A year’s course will fully re-engage you with not only language but the vital language-life system. You will feel a sense of well-being much as you do when wearing freshly-washed clothes.

Failure to carry out the exercise will result in the word being withdrawn from your permitted vocabulary. Careful! You could end up in the courts naked, verbally bankrupt.

These are desperate times, remember.
No pain, no gain.

Sounds a touch Stalinist, doesn't it, the last bit? There is of course irony there - as if I were in a position to impose any such conditions on anyone, let alone the world! - so the Big Brotherliness is deliberately played up.

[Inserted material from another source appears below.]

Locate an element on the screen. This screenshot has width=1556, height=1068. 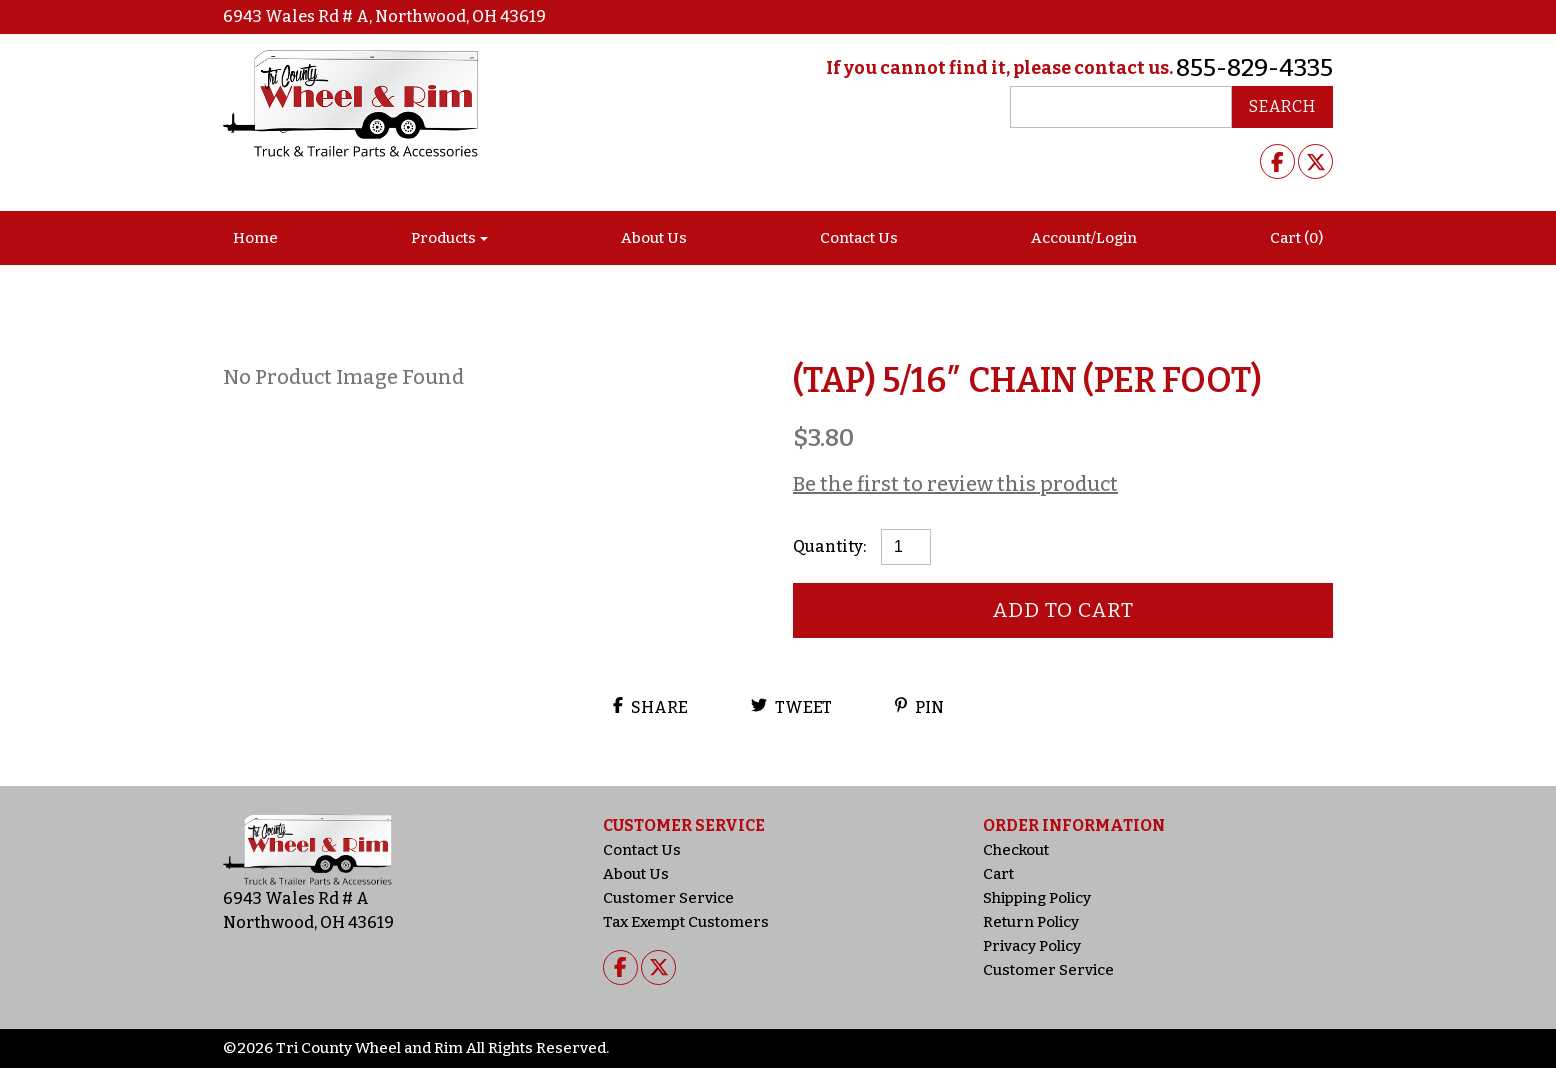 Customer Service is located at coordinates (668, 898).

Yvonne was concerned about two things. First, my punishment of word-deprivation - the stick versus the carrot argument. I might, I suppose, have answered that by taking the word for granted and draining it of meaning the slow way, the speaker does in fact lose the use of it. It might as well not be there in term of value, except, vitally (and this is what the suggestion is trying to prevent) as a mindless trigger word, all association, no meaning. I want meaning back in.

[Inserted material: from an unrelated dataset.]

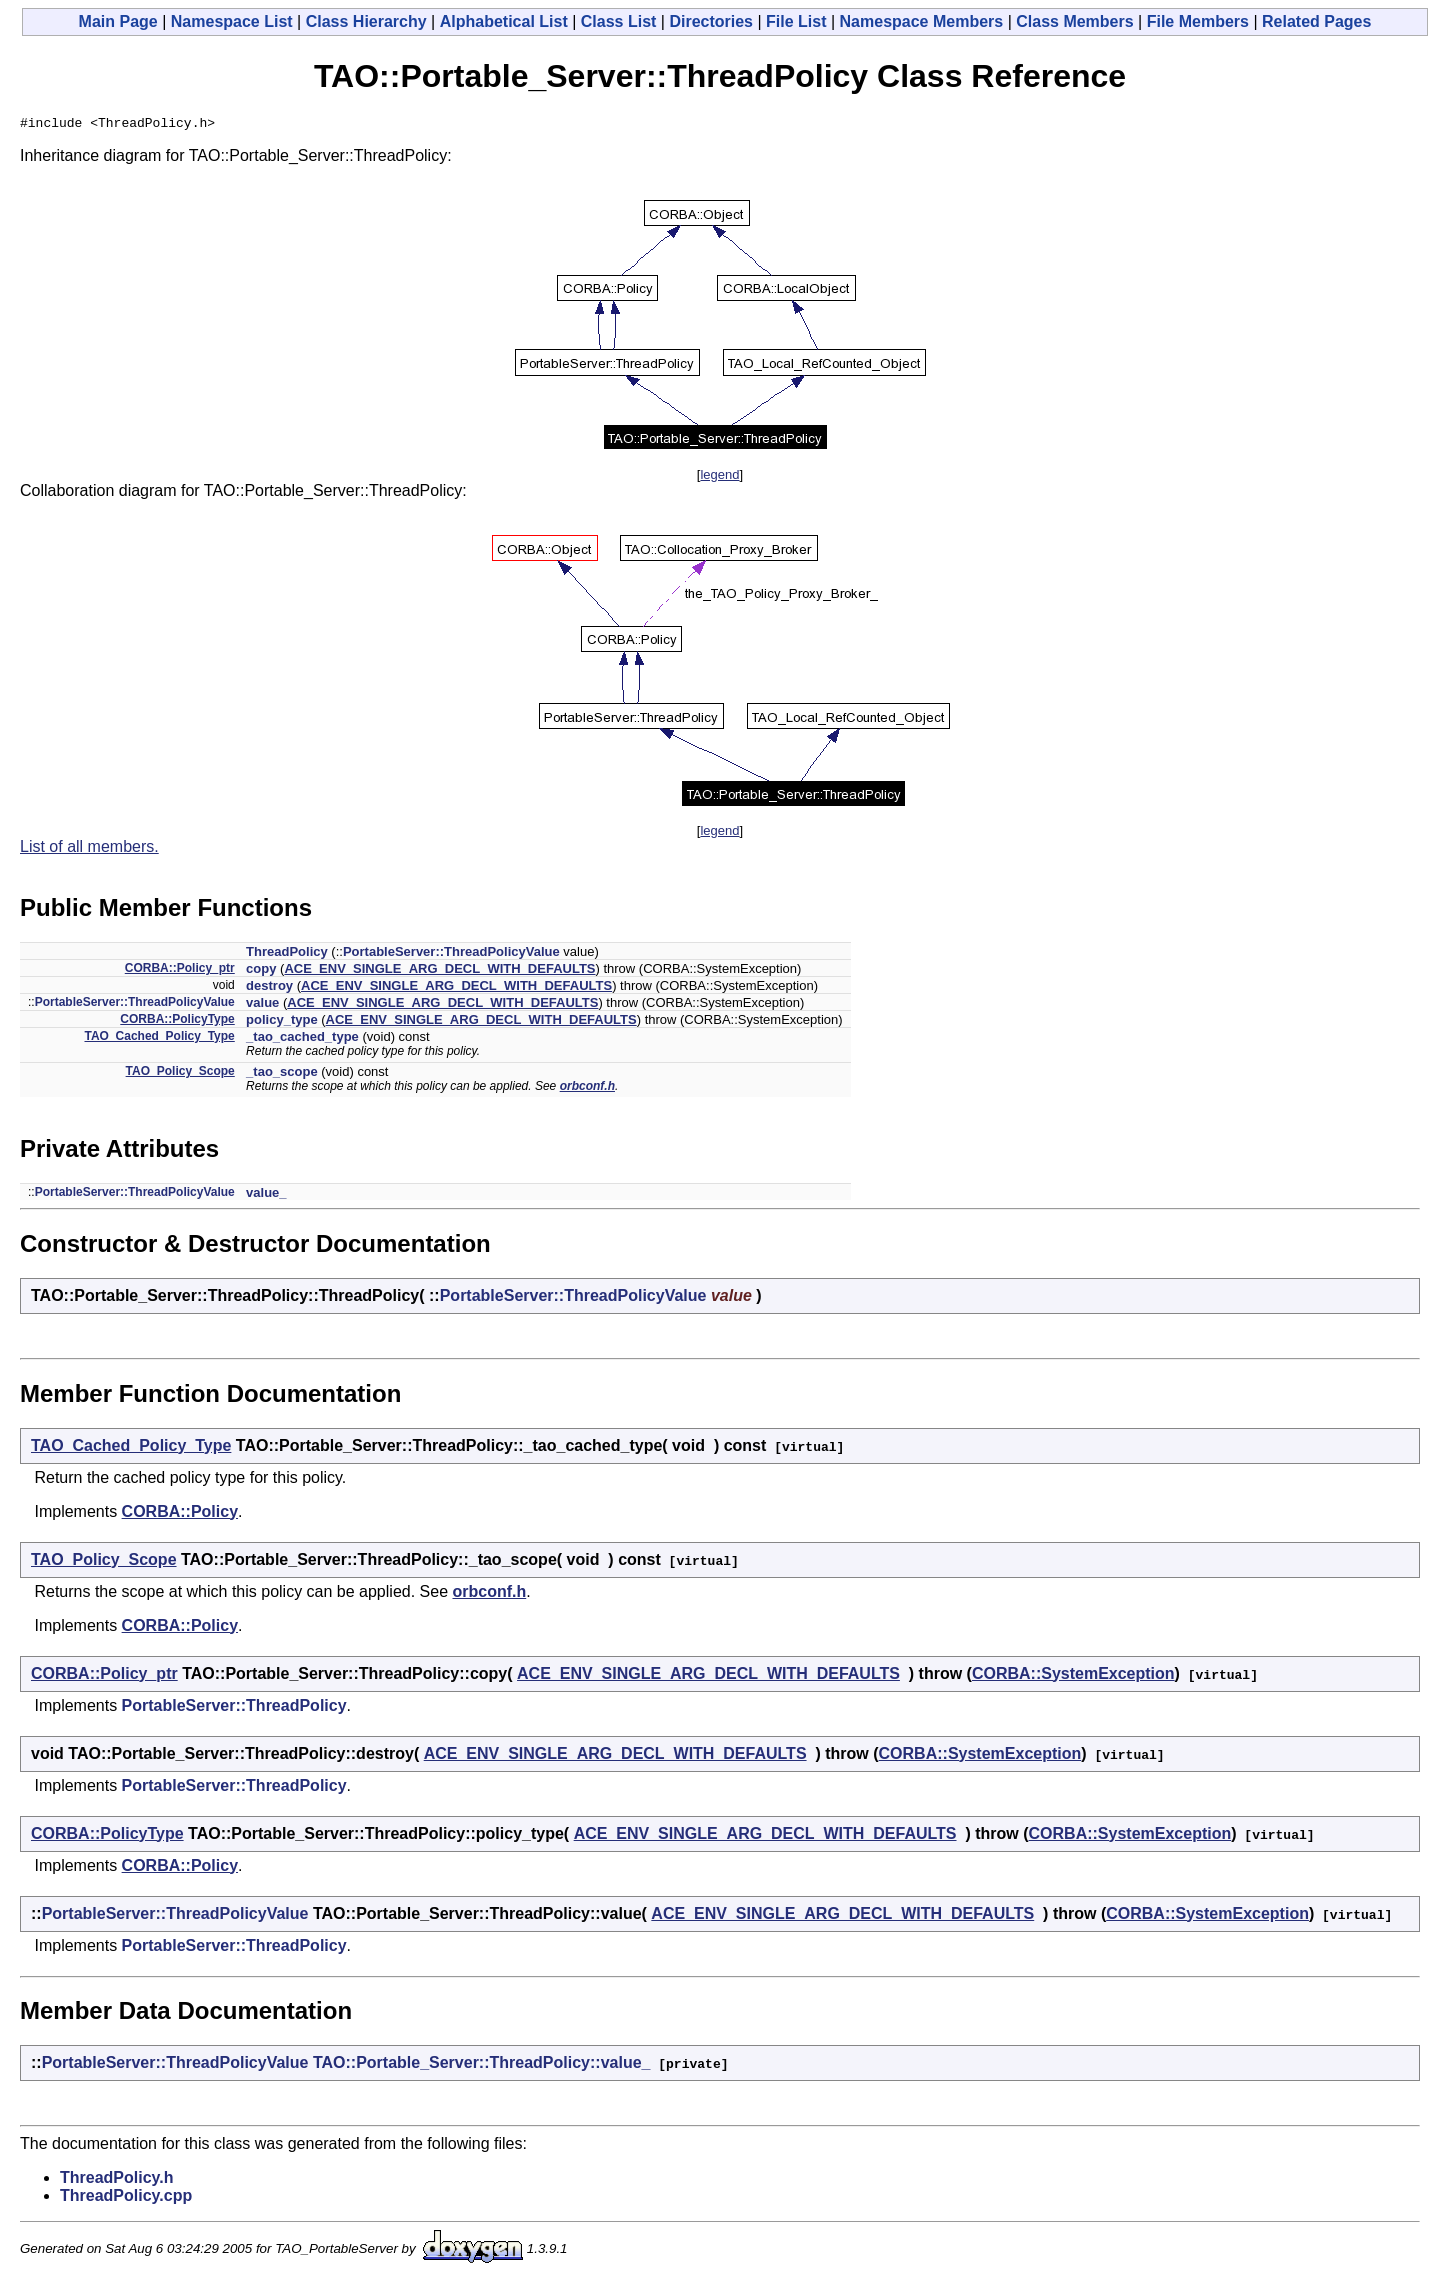 The width and height of the screenshot is (1440, 2286). What do you see at coordinates (619, 21) in the screenshot?
I see `Class List` at bounding box center [619, 21].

Her other point was that repeating even minimally associative words like 'and' and 'but' fails to remove all meaning from them. She is right in so far as the individual goes, of course, especially the individual intent on meditation. Meaning continues to linger for us as utterers or speakers. But I am more concerned with us as hearers. Hearing is a social act. I want us to hear ourselves, and beyond that to hear the language as if from outside, as someone else might have spoken it for the first time, as a marvellous phenomenon that has a life outside our normal, usually narrow, terms of reference.



4 comments:

Teuvo Vehkalahti said...

Very intresting bolg
Pleace looking fotoblog Teuvo images
www.ttvehkalahti.blogspot.com
and pleace your comments

Thank you

Teuv Vehklaahti

FINLAND

George S said...

Thank you, Teuvo. I have looked at your site. I think this is the most fascinating photograph:

http://lh6.ggpht.com/_jiDVS3bqg5c/TIIPo3lsckI/AAAAAAAAB8M/M0hX2oQHYrk/markkinat%20025_thumb%5B2%5D.jpg?imgmax=800

It's the smoke and the painterly composition that suggests the picture is doing more than recording (though recording has been a vital aspect of photography, of course.)

Anne said...

Great stuff, George. I love the idea of word washing. There are quite a few candidates for that treatment, especially in politics and management-speak.

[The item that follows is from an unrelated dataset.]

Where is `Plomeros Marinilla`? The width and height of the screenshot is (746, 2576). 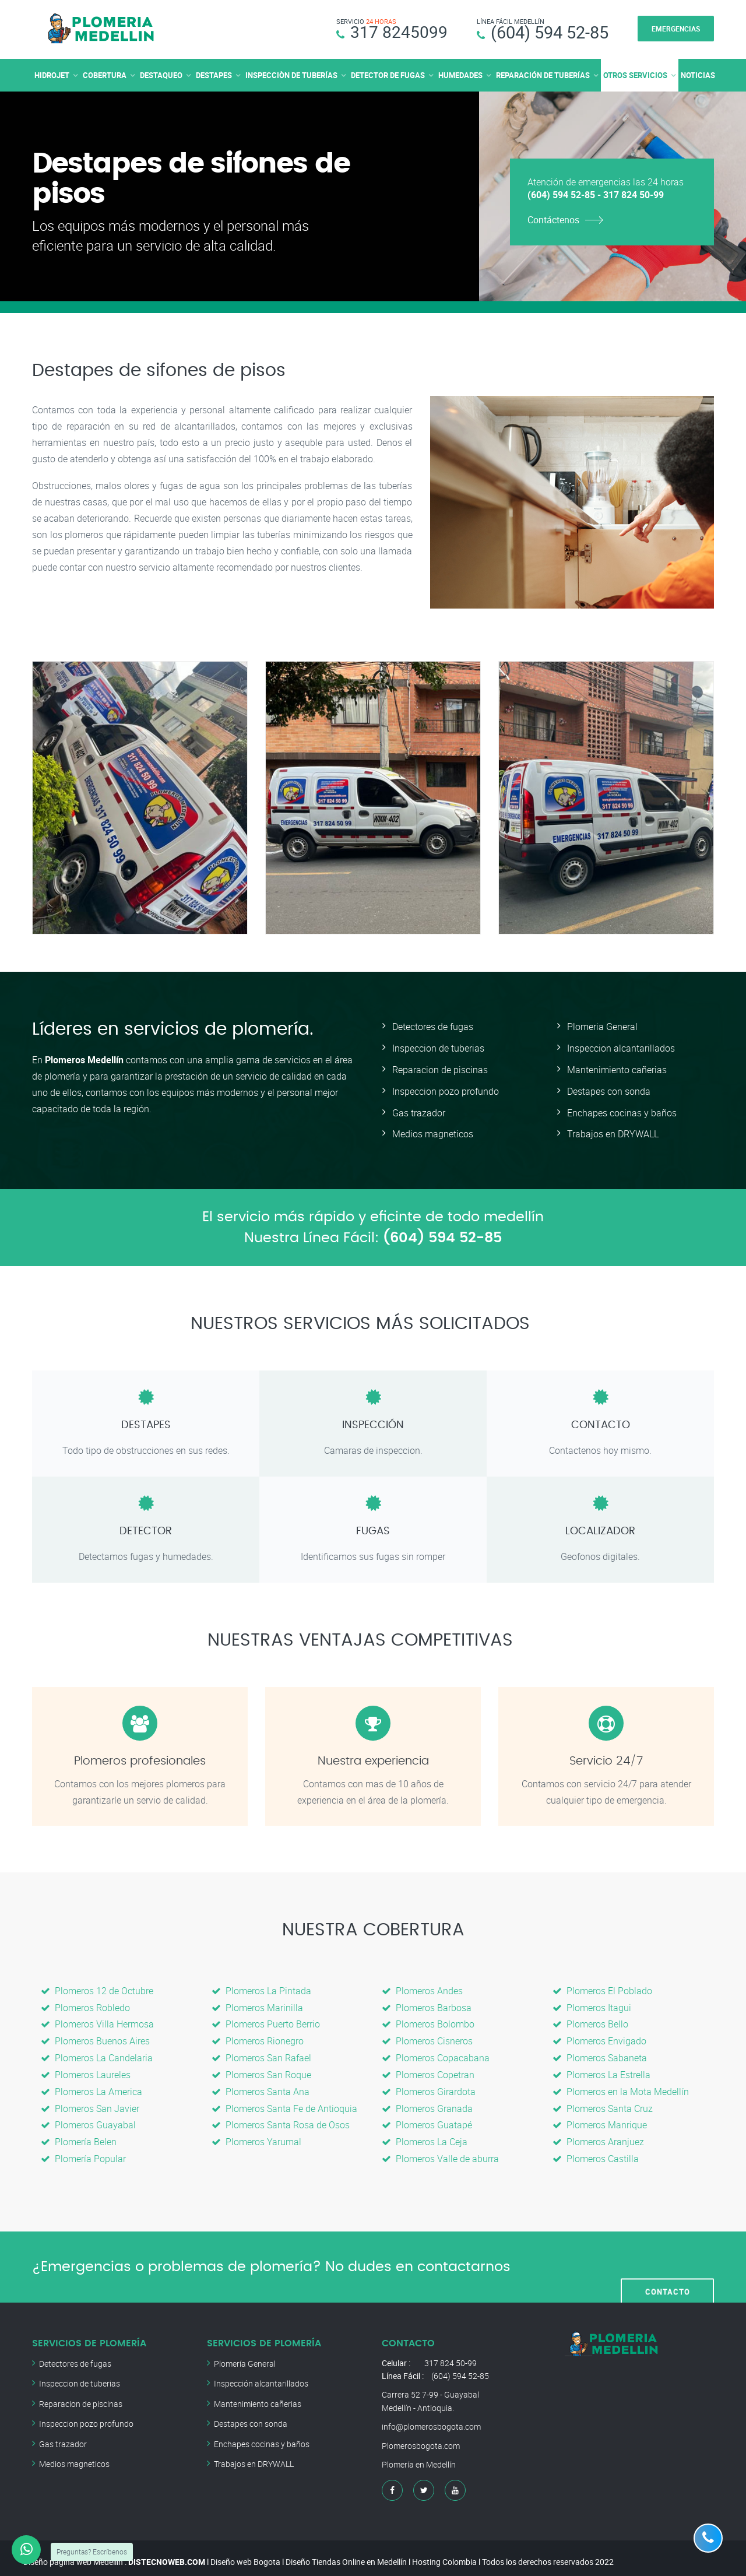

The Forum is an interesting programme, and I usually catch it only when I'm insomniac. It's a shame World Service doesn't reach a wider audience in the UK - though there many millions listening worldwide.

Ed Wilson said...

Big brotherliness is an excellent coining.

I took the word-washing idea as a policy proposal as extended metaphor as screenplay treatment.

Neologisms are vital, but if the language background is grey, washed out and poorly understood then the neologisms take over and language becomes less useful.